Thursday, February 23, 2023

Time and talent

I’ve often wished I could draw or paint.  I admire those who can take a pencil and with a few lines sketch a face or a scene or an object.  Art was never my forte.  As a small child, some of my older cousins managed to win a small prize for a simple drawing on the children’s page in my old hometown newspaper.  I wanted to do the same but I couldn’t draw.  Even in a coloring book, I often struggled to stay within the lines.  So I decided I would write.  I already made up stories in my head and created new versions of old games.  Playing house is an age old childhood game but I made sub specialties of the original.  I liked to play “Western Days” which was a version of house but one in which my cohorts and I were either traveling via wagon train or eking out life in a cabin, along the lines of Laura Ingalls Wilder. 

            My first published poem – actually my first publication of any kind – was a poem I wrote about the pioneer history of St. Joseph, Missouri, my hometown.  History always seemed close enough to touch and some of my ancestors had been pioneers en route to California when circumstances and preferences caused them to make the raw new city on the frontier home.  So I wrote about the old wagon trains and the pioneers.  The Saturday morning St. Joseph Gazette printed it on their children’s page and the rest is history.

            I learned that everyone has different talents.  At school, students would often tell me that they “can’t” do math or read well or learn history.  My answer is always, “Everyone has different strengths and weaknesses.” Then I ask what they can do, what they enjoy, what they do well.  And there’s always an answer.  A kid who despairs at understanding literature may turn out to be a math or science whiz.  The student who is almost as clumsy in gym as I was may be a genius in an academic subject or outstanding in one of the performing arts.

            I like to think writing is one of my talents.  I also believe I’m a reasonably good cook.  But since I’d rather not spend my working life in the kitchen, I rely on writing.  Some people can sing beautifully, hitting the right notes with little seeming effort but that’s another gift I didn’t receive.  I like to use words to paint my pictures in someone’s imagination or to inform or to persuade or education.

            Words are my tools.  I patch them together in a way similar to a quilt, piece by piece to create a whole.  Sometimes I’m fancy, like embroidery and at other times, I’m making something necessary to last.  There are times when I have to pick out words like missed stitches and put them together again until they are right.

            My Granny told me that her grandmother, my great-great grandmother, wove on a loom.  That fascinated me and I enjoyed imagining the way she wove threads into whole cloth, then used that fabric to make garments for her large family.  I’ve never used a large loom but I’ve had the small ones made for children to fashion pot holders and I’ve made a few simplistic looms to do something similar but it seems it would be both enjoyable as well as be powerful to view the work of one’s’ hands.
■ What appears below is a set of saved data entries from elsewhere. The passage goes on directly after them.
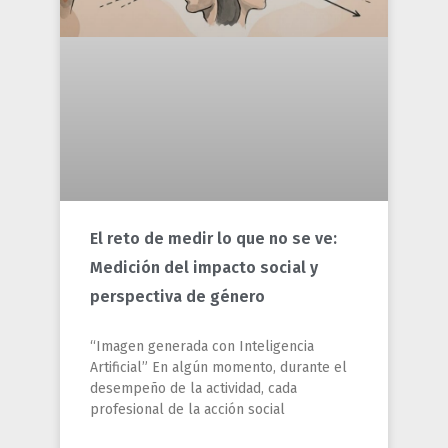
El reto de medir lo que no se ve:
Medición del impacto social y
perspectiva de género
“Imagen generada con Inteligencia
Artificial” En algún momento, durante el
desempeño de la actividad, cada
profesional de la acción social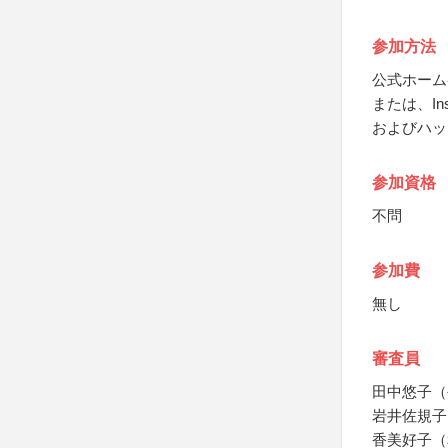
参加方法
公式ホーム
または、I
およびハッ
参加資格
不問
参加費
無し
審査員
田中悠子（
岩井佐規子
香美好子（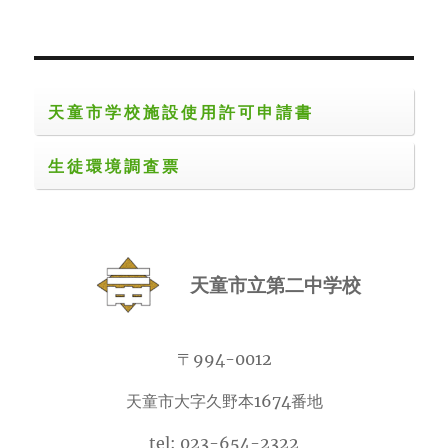
天童市学校施設使用許可申請書
生徒環境調査票
天童市立第二中学校
〒994-0012
天童市大字久野本1674番地
tel: 023-654-2322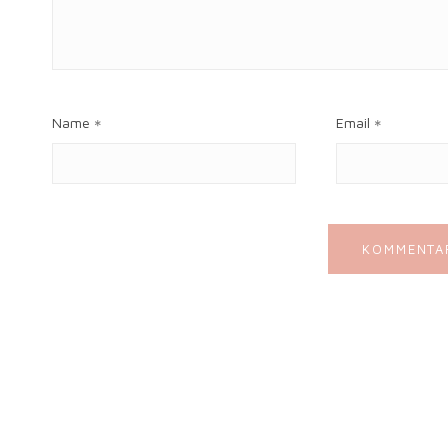
Name
Email
*
*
            Although I don’t write much poetry these days, having chosen other mediums to express myself and to use words, I wrote one once that included the line, “I work my words the way my grandmother’s grandmother worked her loom and like her, I create something that will last the

years.”

            I hope that I do and that everyone remembers we all have a talent or two.  We each have strengths and weaknesses.  It’s up to us, however, to discover what those may be.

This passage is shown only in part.